Sometimes heart rhythm disturbances also occur under the influence of exogenous factors: excessive consumption of coffee, alcohol, tobacco. Some types of arrhythmias can also develop in healthy people in response to physical activity or nervous tension.
The arrhythmic variant of IHD is spoken of only in cases where cardiac arrhythmias are the only symptom of this disease. The diagnosis of coronary artery disease remains presumptive until ECG, Holter monitoring and coronary angiography are performed, which reveal various heart lesions. However, in most patients, arrhythmias are combined with other clinical forms of IHD. Rhythm disturbances are also a common symptom of atherosclerotic cardiosclerosis, especially with angina pectoris or heart failure.

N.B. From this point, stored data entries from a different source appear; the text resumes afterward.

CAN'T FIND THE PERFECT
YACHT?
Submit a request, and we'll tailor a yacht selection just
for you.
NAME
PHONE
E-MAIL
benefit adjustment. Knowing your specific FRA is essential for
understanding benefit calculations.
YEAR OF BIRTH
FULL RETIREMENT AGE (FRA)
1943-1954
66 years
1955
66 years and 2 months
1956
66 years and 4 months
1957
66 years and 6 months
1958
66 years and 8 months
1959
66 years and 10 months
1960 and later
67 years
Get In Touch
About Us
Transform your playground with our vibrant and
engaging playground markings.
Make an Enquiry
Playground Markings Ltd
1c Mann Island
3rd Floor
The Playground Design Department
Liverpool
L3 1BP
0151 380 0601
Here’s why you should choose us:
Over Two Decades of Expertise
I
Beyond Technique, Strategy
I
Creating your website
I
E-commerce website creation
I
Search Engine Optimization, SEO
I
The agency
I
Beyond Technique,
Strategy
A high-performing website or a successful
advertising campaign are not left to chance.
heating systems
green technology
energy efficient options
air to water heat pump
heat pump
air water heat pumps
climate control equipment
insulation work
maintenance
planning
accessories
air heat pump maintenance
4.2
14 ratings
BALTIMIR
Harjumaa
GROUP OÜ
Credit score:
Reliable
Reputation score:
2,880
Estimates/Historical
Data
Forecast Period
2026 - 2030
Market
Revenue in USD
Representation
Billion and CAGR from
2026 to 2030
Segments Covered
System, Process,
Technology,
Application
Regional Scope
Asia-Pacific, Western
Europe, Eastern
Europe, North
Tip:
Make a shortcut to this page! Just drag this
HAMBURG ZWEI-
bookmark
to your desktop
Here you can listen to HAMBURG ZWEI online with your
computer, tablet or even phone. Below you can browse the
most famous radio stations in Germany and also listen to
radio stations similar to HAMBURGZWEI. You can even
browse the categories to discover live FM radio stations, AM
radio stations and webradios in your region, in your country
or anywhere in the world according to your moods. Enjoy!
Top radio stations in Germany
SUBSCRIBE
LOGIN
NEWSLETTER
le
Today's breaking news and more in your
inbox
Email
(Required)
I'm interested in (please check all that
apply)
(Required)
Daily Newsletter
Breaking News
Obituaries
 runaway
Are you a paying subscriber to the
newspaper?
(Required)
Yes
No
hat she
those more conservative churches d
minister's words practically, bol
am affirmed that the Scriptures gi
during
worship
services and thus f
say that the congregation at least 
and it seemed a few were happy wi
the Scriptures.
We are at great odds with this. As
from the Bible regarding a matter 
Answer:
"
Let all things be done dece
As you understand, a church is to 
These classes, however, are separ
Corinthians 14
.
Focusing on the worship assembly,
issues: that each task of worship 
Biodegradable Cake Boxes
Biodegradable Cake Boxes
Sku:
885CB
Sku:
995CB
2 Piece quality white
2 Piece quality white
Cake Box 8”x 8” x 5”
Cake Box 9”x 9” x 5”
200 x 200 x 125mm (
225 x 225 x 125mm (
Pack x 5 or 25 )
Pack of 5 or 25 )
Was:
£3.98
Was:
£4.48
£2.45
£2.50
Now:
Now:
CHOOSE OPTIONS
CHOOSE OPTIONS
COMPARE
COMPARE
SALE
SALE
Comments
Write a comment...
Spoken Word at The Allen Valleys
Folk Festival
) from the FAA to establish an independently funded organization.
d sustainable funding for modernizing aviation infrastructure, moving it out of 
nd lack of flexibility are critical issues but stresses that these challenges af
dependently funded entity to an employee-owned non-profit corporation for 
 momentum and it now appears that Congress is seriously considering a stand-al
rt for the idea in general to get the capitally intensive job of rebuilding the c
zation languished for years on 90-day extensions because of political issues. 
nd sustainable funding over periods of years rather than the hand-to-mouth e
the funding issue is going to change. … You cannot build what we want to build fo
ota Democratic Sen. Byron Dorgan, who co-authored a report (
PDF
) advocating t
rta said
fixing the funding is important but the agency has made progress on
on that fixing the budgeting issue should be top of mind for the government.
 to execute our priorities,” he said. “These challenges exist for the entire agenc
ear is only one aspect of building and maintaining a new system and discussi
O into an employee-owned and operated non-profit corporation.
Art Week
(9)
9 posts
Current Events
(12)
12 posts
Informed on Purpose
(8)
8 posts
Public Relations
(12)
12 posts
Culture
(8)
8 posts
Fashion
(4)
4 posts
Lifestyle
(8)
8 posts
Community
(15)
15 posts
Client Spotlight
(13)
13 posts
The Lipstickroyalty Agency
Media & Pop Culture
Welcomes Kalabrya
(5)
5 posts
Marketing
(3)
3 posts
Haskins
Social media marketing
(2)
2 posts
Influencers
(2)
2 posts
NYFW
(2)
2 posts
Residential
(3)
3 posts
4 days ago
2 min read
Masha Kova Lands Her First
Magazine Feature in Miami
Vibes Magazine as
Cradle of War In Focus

However, despite the many reasons that can cause rhythm disturbances, all arrhythmias can be divided into three main groups: those associated with impaired impulse formation, those associated with impaired impulse conduction, and combined arrhythmias. Table 1 presents the classification of arrhythmias depending on the mechanism of their occurrence.
Table 1.
Classification of arrhythmias depending on the mechanism of occurrence
Mechanism of occurrence | Impulse formation disorders | Impulse conduction disorders | Combined disorders |
Types of rhythm disturbances | Sinus tachy- and bradyarrhythmias, sick sinus syndrome, ectopic rhythms (non-paroxysmal tachycardias), extrasystoles, ventricular tachycardias, fibrillation and flutter of the atria and ventricles | Blockades: sinoatrial, intraatrial, atrioventricular; premature ventricular excitation syndrome | Atrioventricular dissociations, ectopic rhythms with block, parasystoles* |
* Rarely encountered
The diagnosis of “cardiac arrhythmia” is always based on clinical and electrocardiographic data, and treatment includes therapy for the underlying disease and antiarrhythmic measures themselves.